Gli agricoltori che, attraverso il programma SFI, lavorano alla salute del suolo, alla biodiversità e alla gestione della natura hanno visto i loro piani minacciati. L'SFI era una delle soluzioni post-Brexit dopo la cessazione dei sussidi agricoli UE dovuta all'uscita britannica dall'Unione Europea.
Gli agricoltori britannici sottolineano che il programma SFI è necessario per mantenere economicamente sostenibile l'agricoltura ecologica. Secondo Tom Bradshaw, presidente della NFU, il ripristino del programma SFI dimostra quanto sia importante un sostegno governativo costante per i settori che contribuiscono al recupero della natura e agli obiettivi climatici.
Diverse organizzazioni, tra cui la NFU, hanno esercitato pubblicamente pressione su Defra per correggere l'errore. Questo ha portato il ministero a rivedere la propria decisione.
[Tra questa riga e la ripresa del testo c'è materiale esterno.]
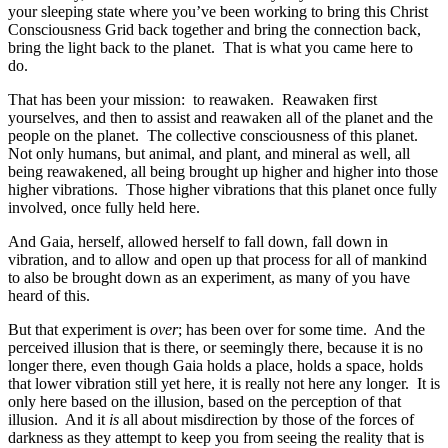
your sleeping state where you’ve been working to bring this Christ
Consciousness Grid back together and bring the connection back,
bring the light back to the planet. That is what you came here to
do.
That has been your mission: to reawaken. Reawaken first
yourselves, and then to assist and reawaken all of the planet and the
people on the planet. The collective consciousness of this planet.
Not only humans, but animal, and plant, and mineral as well, all
being reawakened, all being brought up higher and higher into those
higher vibrations. Those higher vibrations that this planet once fully
involved, once fully held here.
And Gaia, herself, allowed herself to fall down, fall down in
vibration, and to allow and open up that process for all of mankind
to also be brought down as an experiment, as many of you have
heard of this.
But that experiment is
over
; has been over for some time. And the
perceived illusion that is there, or seemingly there, because it is no
longer there, even though Gaia holds a place, holds a space, holds
that lower vibration still yet here, it is really not here any longer. It is
only here based on the illusion, based on the perception of that
illusion. And it
is
all about misdirection by those of the forces of
darkness as they attempt to keep you from seeing the reality that is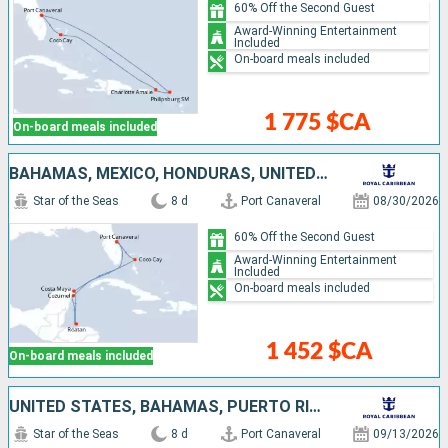
60% Off the Second Guest
Award-Winning Entertainment
Included
On-board meals included
1 775 $CA
On-board meals included
BAHAMAS, MEXICO, HONDURAS, UNITED STATES
Star of the Seas
8 d
Port Canaveral
08/30/2026
60% Off the Second Guest
Award-Winning Entertainment
Included
On-board meals included
1 452 $CA
On-board meals included
UNITED STATES, BAHAMAS, PUERTO RICO, SAINT-MARTIN
Star of the Seas
8 d
Port Canaveral
09/13/2026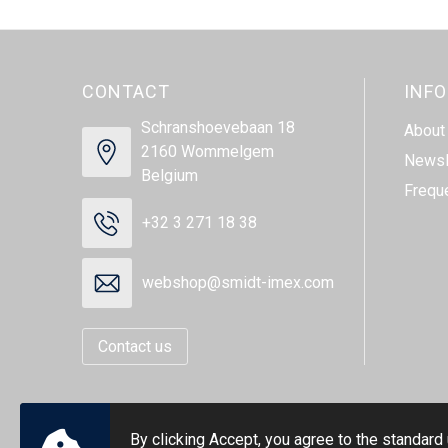
CONTACT
INF
Schranshoevebaan 18
About
2160 Wommelgem
Newsl
Belgium
Frequ
+32 3 271 18 38
webshop@smidt-imex.com
Contact us
By clicking Accept, you agree to the standard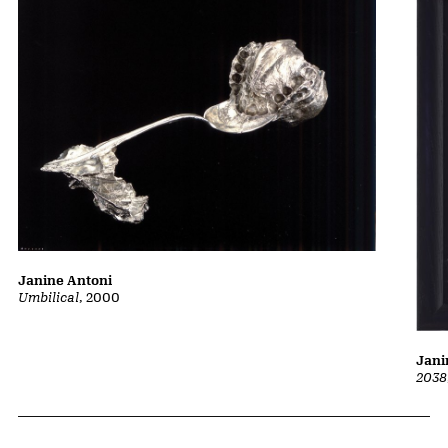
Janine Antoni
Umbilical
, 2000
Jani
2038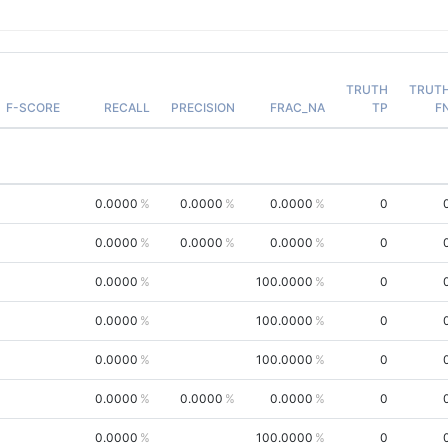
TRUTH
TRUT
F-SCORE
RECALL
PRECISION
FRAC_NA
TP
F
0.0000
0.0000
0.0000
0
0.0000
0.0000
0.0000
0
0.0000
100.0000
0
0.0000
100.0000
0
0.0000
100.0000
0
0.0000
0.0000
0.0000
0
0.0000
100.0000
0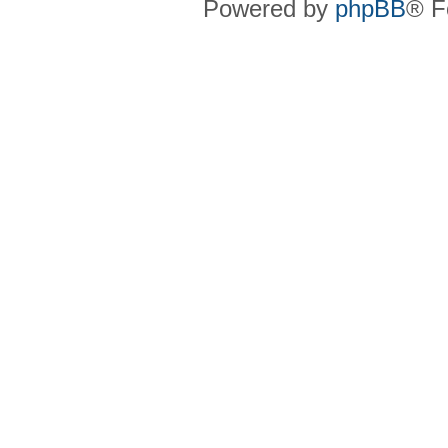
Powered by
phpBB
® F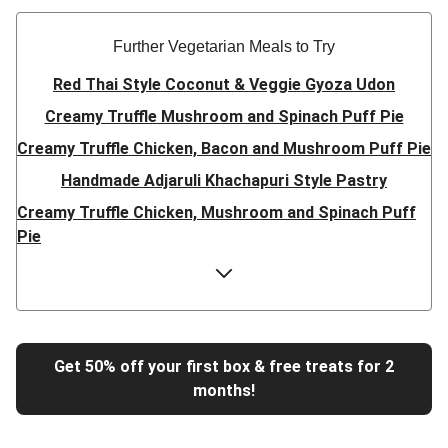
Further Vegetarian Meals to Try
Red Thai Style Coconut & Veggie Gyoza Udon
Creamy Truffle Mushroom and Spinach Puff Pie
Creamy Truffle Chicken, Bacon and Mushroom Puff Pie
Handmade Adjaruli Khachapuri Style Pastry
Creamy Truffle Chicken, Mushroom and Spinach Puff
Pie
Hearty Double Mushroom Bourguignon
Trinidadian Style Chickpea Doubles
Super Quick Creamy Tikka Dal
Sweet Chilli Gyozas and Sweet Potato Wedges
Get 50% off your first box & free treats for 2
months!
Cheesy BBQ THIS™ Isn't Pork Sausage Buns
Breaded Hot Honey Halloumi Tacos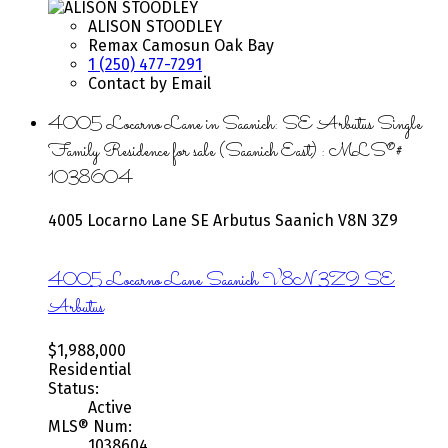
ALISON STOODLEY
Remax Camosun Oak Bay
1 (250) 477-7291
Contact by Email
4005 Locarno Lane in Saanich: SE Arbutus Single
Family Residence for sale (Saanich East) : MLS®#
1038604
4005 Locarno Lane
SE Arbutus
Saanich
V8N 3Z9
4005 Locarno Lane
Saanich
V8N 3Z9
SE
Arbutus
$1,988,000
Residential
Status:
Active
MLS® Num:
1038604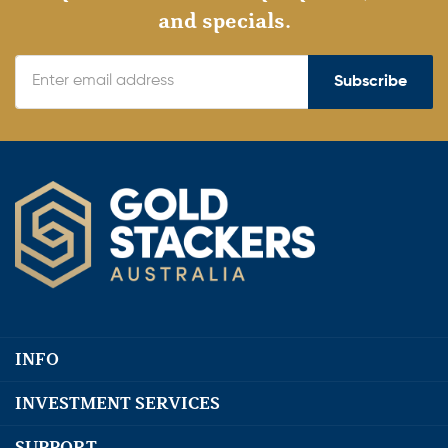
and specials.
Subscribe
INFO
INVESTMENT SERVICES
SUPPORT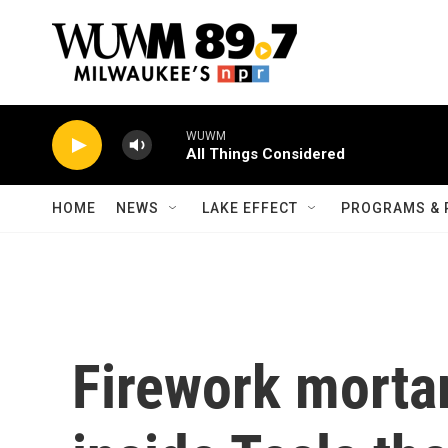
Skip to main content
WUWM
All Things Considered
HOME
NEWS
LAKE EFFECT
PROGRAMS & 
Firework mortar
Defra ha confermato che gli agricoltori precedentemente respinti ingiustamente possono ora presentare nuovamente le loro domande.
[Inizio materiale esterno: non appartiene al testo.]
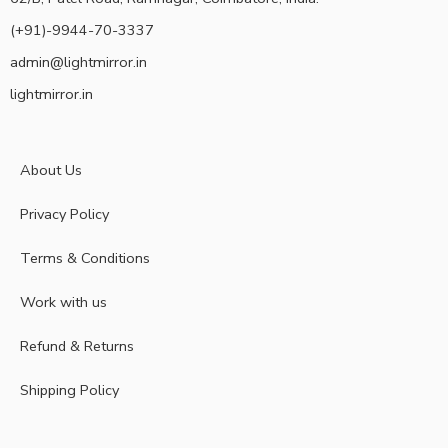
(+91)-9944-70-3337
admin@lightmirror.in
lightmirror.in
About Us
Privacy Policy
Terms & Conditions
Work with us
Refund & Returns
Shipping Policy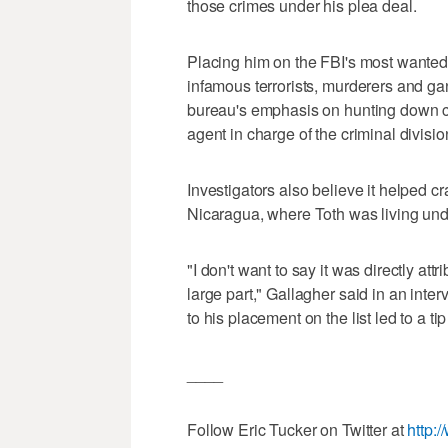
those crimes under his plea deal.
Placing him on the FBI's most wanted f
infamous terrorists, murderers and ga
bureau's emphasis on hunting down ch
agent in charge of the criminal divisio
Investigators also believe it helped cra
Nicaragua, where Toth was living unde
"I don't want to say it was directly att
large part," Gallagher said in an inte
to his placement on the list led to a t
____
Follow Eric Tucker on Twitter at
http: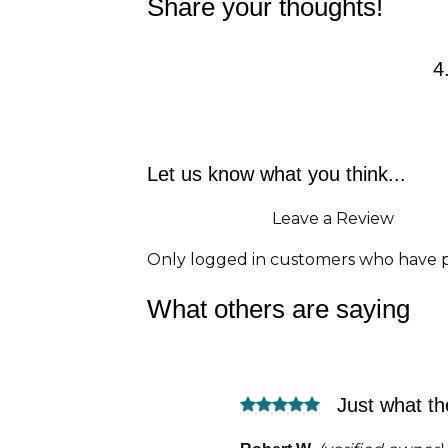
Share your thoughts!
4
Let us know what you think...
Leave a Review
Only logged in customers who have p
What others are saying
Just what th
Rated
5
out of 5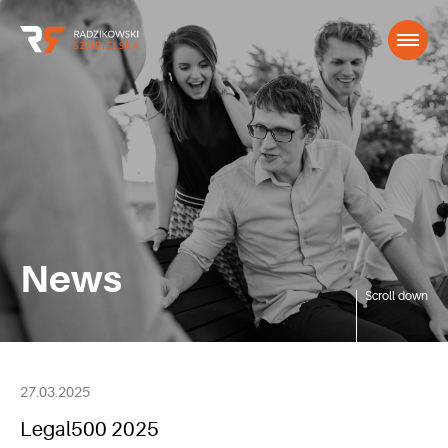
News
Scroll down
27.03.2025
Legal500 2025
Il dibattito sul programma SFI arriva in un momento delicato. Secondo alcune fonti, gli agricoltori stanno perdendo interesse nella produzione biologica, anche a causa della sospensione di specifici sostegni governativi. Gli agricoltori si sentono abbandonati da politiche mutevoli e dalla mancanza di certezze.
Secondo The Telegraph, la revoca dei sussidi per la produzione biologica ha ridotto l'entusiasmo per l'agricoltura ecologica. Gli agricoltori si lamentano di cambiamenti politici imprevedibili che mettono sotto pressione la gestione delle loro attività. Questa situazione non riguarda solo il Regno Unito ma anche diversi Paesi dell'UE.